Updating a bench marksuite means editing the corresponding .toml file. You might add a new circuit, or change the expectation value calculated. In either case, it is important to change the suite_version in the file to indicate a change occured, as the results may no longer be comparable to prior results.

Currently, the only place this version is referenced is in the post comments PR, as diffing may not be meaningful. But in the future, other reporting workflows may need to handle changes to benchmarks.

As an example, suppose you want to add a new circuit to an existing benchmark. You would

1. Add the QASM for that circuit to the corresponding benchmarks/circuits directory. If you have a python script that you used to generate the circuit, add that to the benchmarks/scripts directory.
2. Edit the corresponding benchmarks .toml file to add a a new stanze for the benchmark, e.g.

[[benchmarks]]
id = "my_new_benchmark"
description = "New Benchmark"
qasm_file = "circuits/path_to/new_benchmark.qasm"
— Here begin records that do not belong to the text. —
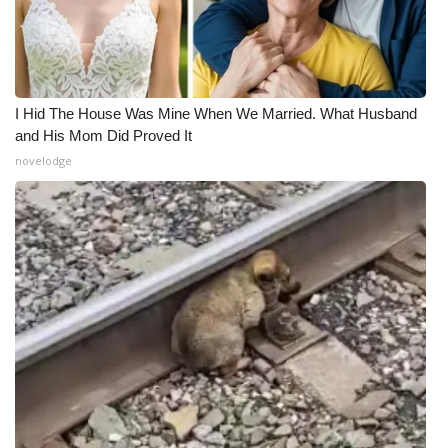
I Hid The House Was Mine When We Married. What Husband
and His Mom Did Proved It
novelodge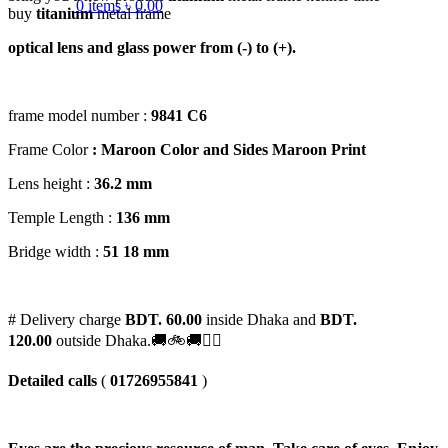
0
items
৳
0.00
buy
titanium
metal frame
optical lens and glass power from (-) to (+).
frame model number :
9841 C6
Frame Color
: Maroon Color and Sides Maroon Print
Lens height :
36
.2 mm
Temple Length :
136 mm
Bridge width :
51
18 mm
# Delivery charge
BDT. 60.00
inside Dhaka and
BDT.
120.00
outside Dhaka.🚚🚲🚚🚵‍♀️
Detailed calls
(
01726955841
)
Standard UCC Benchmark Results

This repository also houses the standard results for UCC development. These are stored in the top-level results directory and are run on a dedicated GitHub runner for consistency between runs. The ucc-bench application generally stores benchmark results as JSON files in path {out_dir}/{runner_name}/{suite_id}/{uid_date}/{uid}.json. There are also sibling CSV files showing a summary of performance data. See the README.md for more information on how those results are stored and relate to git history.

At this time, only the compilation and simulation benchmark suites are run on an automated basis. To explore layout benchmarks, you should follow the instructions above to run locally.

License

ucc-bench is distributed under GNU Affero General Public License version 3.0(AGPLv3). Parts of ucc contain code or modified code that is part of Qiskit or Qiskit Benchpress, which are distributed under the Apache 2.0 license.